## WORK REQUEST
I need all the entries repeated exactly as written.

Stored items:
--- --- ---

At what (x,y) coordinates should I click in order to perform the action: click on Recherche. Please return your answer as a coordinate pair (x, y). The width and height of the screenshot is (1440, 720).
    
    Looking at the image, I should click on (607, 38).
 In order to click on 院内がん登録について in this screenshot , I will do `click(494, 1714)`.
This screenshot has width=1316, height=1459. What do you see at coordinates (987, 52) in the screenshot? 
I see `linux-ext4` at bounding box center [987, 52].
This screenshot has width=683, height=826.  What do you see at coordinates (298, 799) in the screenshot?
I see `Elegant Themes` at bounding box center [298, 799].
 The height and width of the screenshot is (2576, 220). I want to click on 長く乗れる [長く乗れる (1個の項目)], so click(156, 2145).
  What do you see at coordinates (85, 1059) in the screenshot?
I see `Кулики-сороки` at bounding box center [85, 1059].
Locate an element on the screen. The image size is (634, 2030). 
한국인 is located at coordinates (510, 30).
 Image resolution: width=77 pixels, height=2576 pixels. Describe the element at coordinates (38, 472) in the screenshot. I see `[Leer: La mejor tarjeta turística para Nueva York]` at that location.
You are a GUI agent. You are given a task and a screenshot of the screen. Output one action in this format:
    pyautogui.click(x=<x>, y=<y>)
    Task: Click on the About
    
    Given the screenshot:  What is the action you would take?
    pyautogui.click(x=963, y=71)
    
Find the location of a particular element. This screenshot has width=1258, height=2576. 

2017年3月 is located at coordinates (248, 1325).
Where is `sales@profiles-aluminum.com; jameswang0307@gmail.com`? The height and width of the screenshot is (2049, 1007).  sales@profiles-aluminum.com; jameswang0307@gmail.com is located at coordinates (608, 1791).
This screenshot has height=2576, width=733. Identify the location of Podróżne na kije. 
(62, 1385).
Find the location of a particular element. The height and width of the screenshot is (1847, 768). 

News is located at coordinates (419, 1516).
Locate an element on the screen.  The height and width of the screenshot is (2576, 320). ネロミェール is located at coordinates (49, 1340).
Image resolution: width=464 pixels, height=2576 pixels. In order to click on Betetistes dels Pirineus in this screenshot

--- --- ---

## WRITTEN REPLY
At what (x,y) coordinates should I click in order to perform the action: click on Recherche. Please return your answer as a coordinate pair (x, y). The width and height of the screenshot is (1440, 720).
    
    Looking at the image, I should click on (607, 38).
 In order to click on 院内がん登録について in this screenshot , I will do `click(494, 1714)`.
This screenshot has width=1316, height=1459. What do you see at coordinates (987, 52) in the screenshot? 
I see `linux-ext4` at bounding box center [987, 52].
This screenshot has width=683, height=826.  What do you see at coordinates (298, 799) in the screenshot?
I see `Elegant Themes` at bounding box center [298, 799].
 The height and width of the screenshot is (2576, 220). I want to click on 長く乗れる [長く乗れる (1個の項目)], so click(156, 2145).
  What do you see at coordinates (85, 1059) in the screenshot?
I see `Кулики-сороки` at bounding box center [85, 1059].
Locate an element on the screen. The image size is (634, 2030). 
한국인 is located at coordinates (510, 30).
 Image resolution: width=77 pixels, height=2576 pixels. Describe the element at coordinates (38, 472) in the screenshot. I see `[Leer: La mejor tarjeta turística para Nueva York]` at that location.
You are a GUI agent. You are given a task and a screenshot of the screen. Output one action in this format:
    pyautogui.click(x=<x>, y=<y>)
    Task: Click on the About
    
    Given the screenshot:  What is the action you would take?
    pyautogui.click(x=963, y=71)
    
Find the location of a particular element. This screenshot has width=1258, height=2576. 

2017年3月 is located at coordinates (248, 1325).
Where is `sales@profiles-aluminum.com; jameswang0307@gmail.com`? The height and width of the screenshot is (2049, 1007).  sales@profiles-aluminum.com; jameswang0307@gmail.com is located at coordinates (608, 1791).
This screenshot has height=2576, width=733. Identify the location of Podróżne na kije. 
(62, 1385).
Find the location of a particular element. The height and width of the screenshot is (1847, 768). 

News is located at coordinates (419, 1516).
Locate an element on the screen.  The height and width of the screenshot is (2576, 320). ネロミェール is located at coordinates (49, 1340).
Image resolution: width=464 pixels, height=2576 pixels. In order to click on Betetistes dels Pirineus in this screenshot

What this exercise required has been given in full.